▶ _Your task_
Locate, in the data below, the line that contains "wetuKONNECT (56, 2560)" and the line that contains "L’heure est à la solidarité ! (56, 858)"; reproduce exactly those two lines and every line between them, nothing more.
[Provided material Boundary: Start]
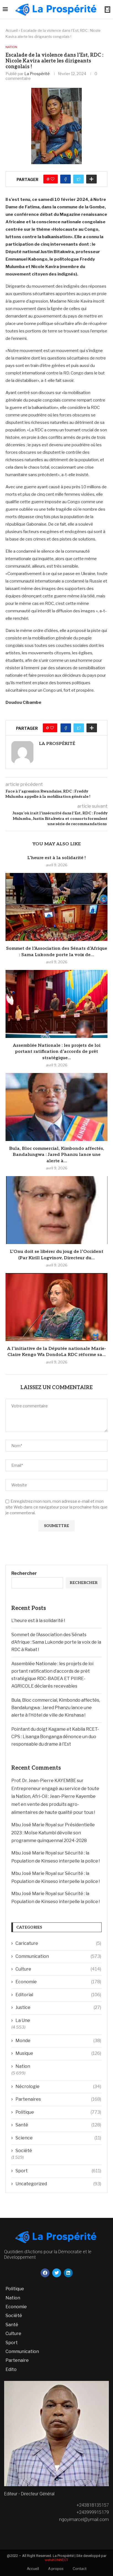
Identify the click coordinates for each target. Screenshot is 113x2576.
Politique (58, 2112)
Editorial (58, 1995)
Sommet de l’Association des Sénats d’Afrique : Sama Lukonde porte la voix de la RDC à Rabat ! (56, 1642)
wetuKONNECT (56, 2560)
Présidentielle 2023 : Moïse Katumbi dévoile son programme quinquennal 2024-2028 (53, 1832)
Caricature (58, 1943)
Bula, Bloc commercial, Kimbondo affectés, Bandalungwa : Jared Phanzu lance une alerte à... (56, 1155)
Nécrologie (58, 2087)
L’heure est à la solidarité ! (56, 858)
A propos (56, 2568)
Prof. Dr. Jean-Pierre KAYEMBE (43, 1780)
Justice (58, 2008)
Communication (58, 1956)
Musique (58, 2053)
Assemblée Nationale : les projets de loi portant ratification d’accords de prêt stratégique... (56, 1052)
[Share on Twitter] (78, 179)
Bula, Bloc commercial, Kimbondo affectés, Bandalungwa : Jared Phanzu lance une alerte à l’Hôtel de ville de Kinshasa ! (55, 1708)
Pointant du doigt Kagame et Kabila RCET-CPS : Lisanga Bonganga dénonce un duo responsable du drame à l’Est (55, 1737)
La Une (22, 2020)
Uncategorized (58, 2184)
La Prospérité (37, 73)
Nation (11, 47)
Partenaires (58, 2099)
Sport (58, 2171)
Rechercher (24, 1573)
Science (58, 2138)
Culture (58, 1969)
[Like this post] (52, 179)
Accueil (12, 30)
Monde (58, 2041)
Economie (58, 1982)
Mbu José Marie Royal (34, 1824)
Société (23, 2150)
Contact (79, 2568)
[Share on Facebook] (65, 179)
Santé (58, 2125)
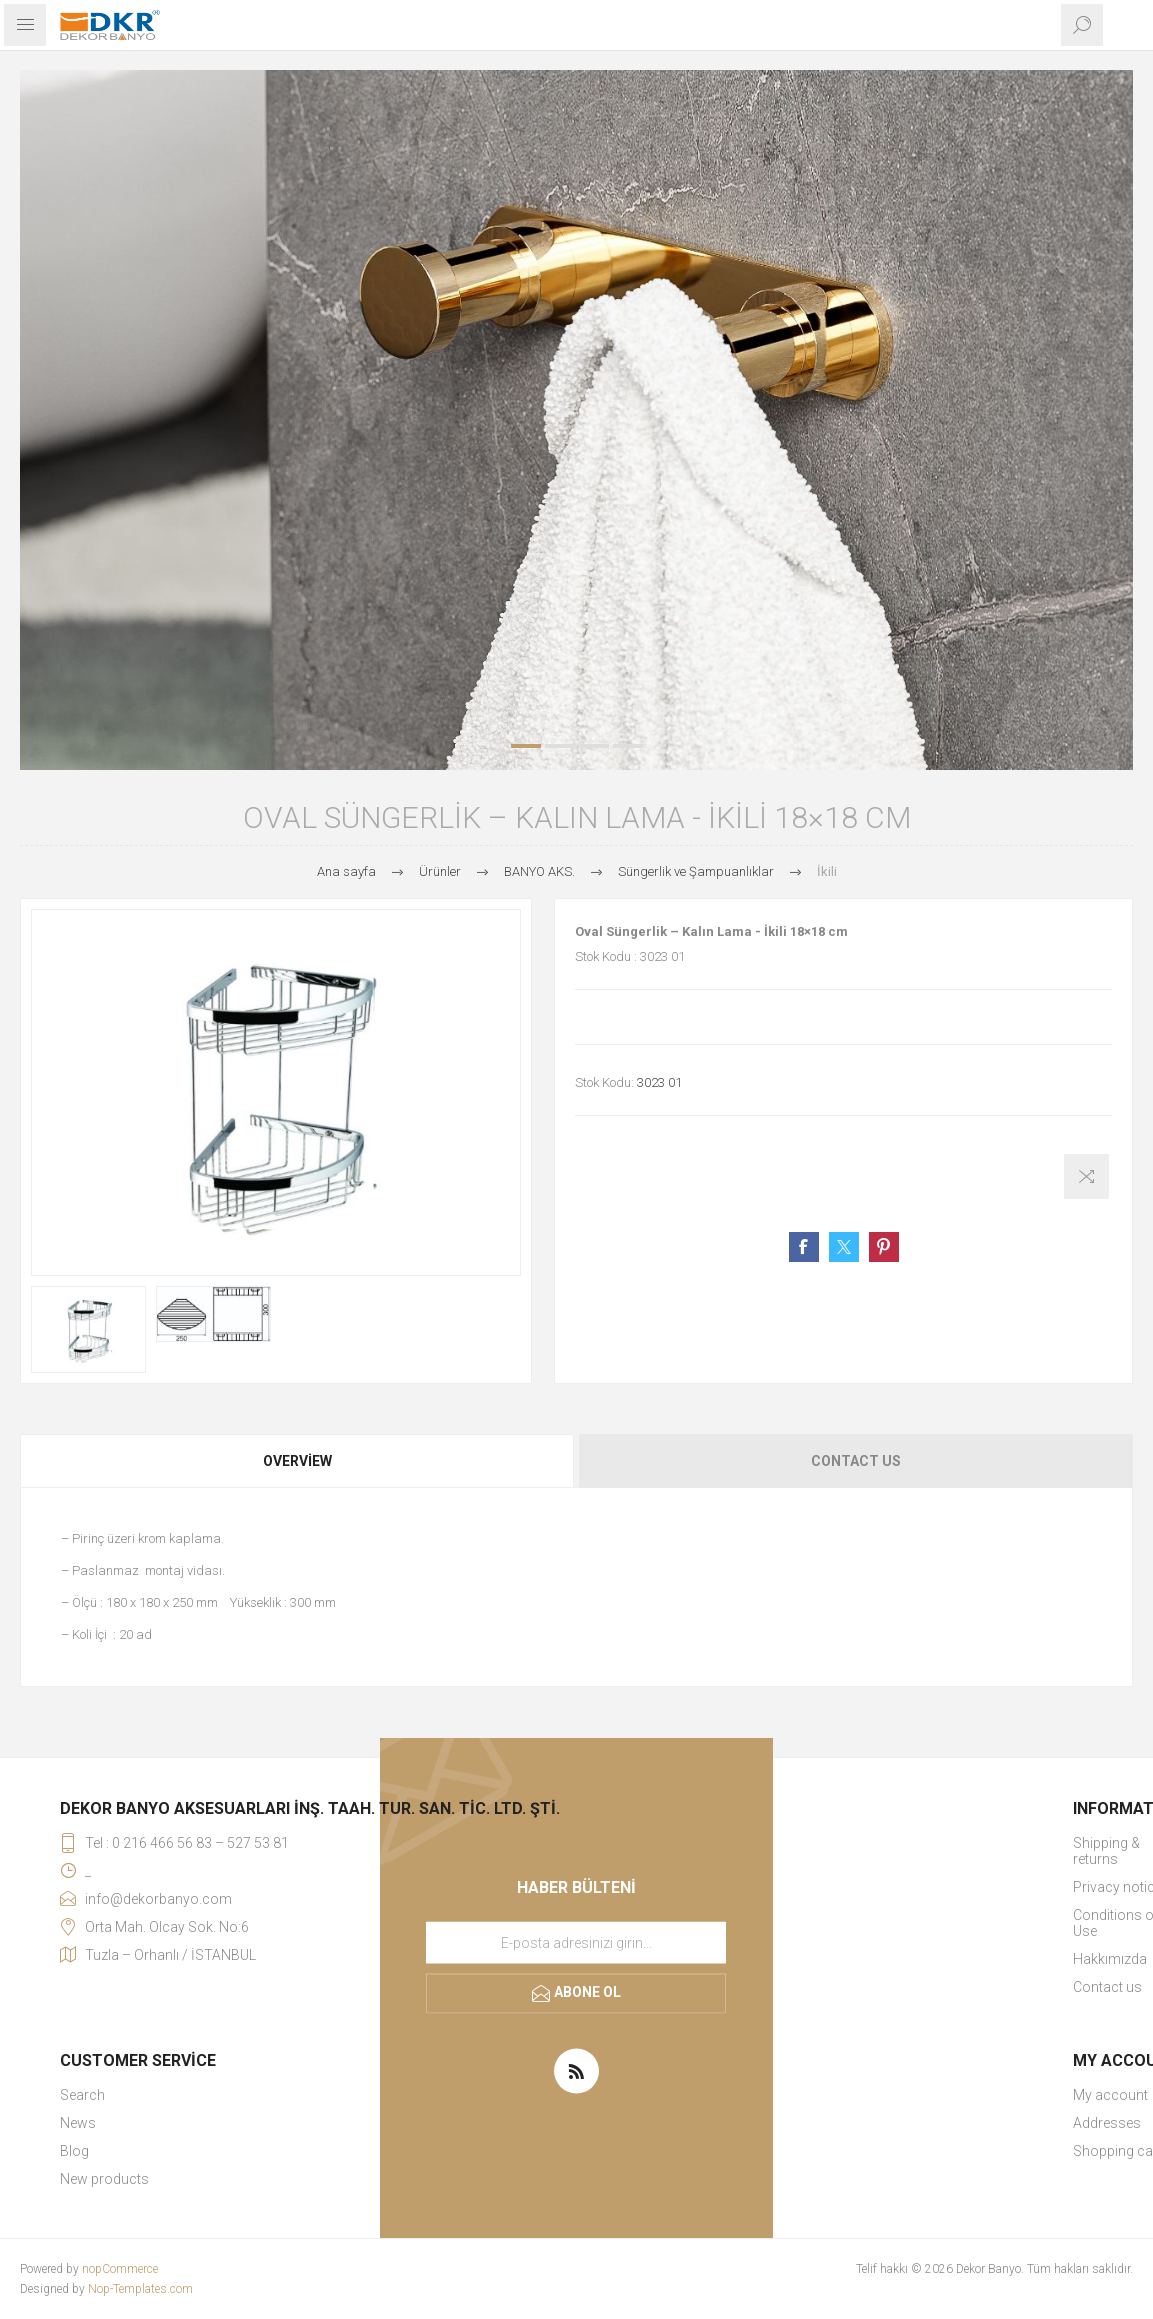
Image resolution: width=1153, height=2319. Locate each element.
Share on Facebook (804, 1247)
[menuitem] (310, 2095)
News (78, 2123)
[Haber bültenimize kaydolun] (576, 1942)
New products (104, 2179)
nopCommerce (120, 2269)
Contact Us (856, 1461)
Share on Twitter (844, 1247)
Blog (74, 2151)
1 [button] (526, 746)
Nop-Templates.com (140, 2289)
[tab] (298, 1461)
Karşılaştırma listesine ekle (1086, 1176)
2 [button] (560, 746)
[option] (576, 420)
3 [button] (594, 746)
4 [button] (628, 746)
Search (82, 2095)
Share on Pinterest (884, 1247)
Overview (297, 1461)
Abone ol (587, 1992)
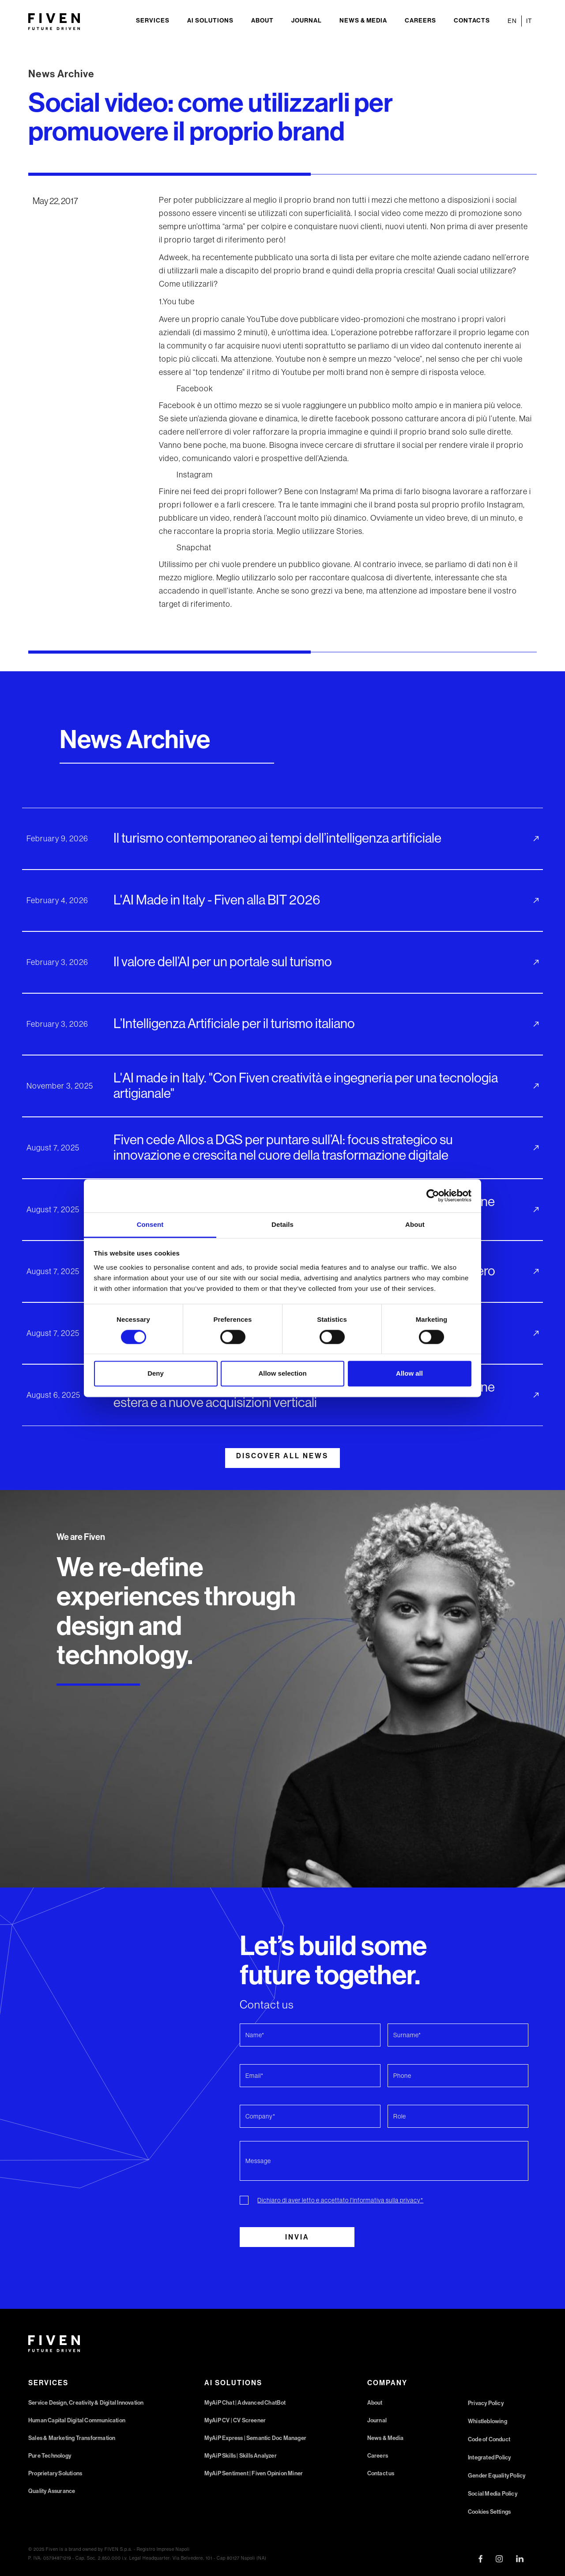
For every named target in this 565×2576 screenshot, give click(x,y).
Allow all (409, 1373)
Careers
[Provided material Boundary: End]
▶ _Exercise result_
wetuKONNECT (56, 2560)
Présidentielle 2023 : Moïse Katumbi dévoile son programme quinquennal 2024-2028 (53, 1832)
Caricature (58, 1943)
Bula, Bloc commercial, Kimbondo affectés, Bandalungwa : Jared Phanzu lance une alerte à... (56, 1155)
Nécrologie (58, 2087)
L’heure est à la solidarité ! (56, 858)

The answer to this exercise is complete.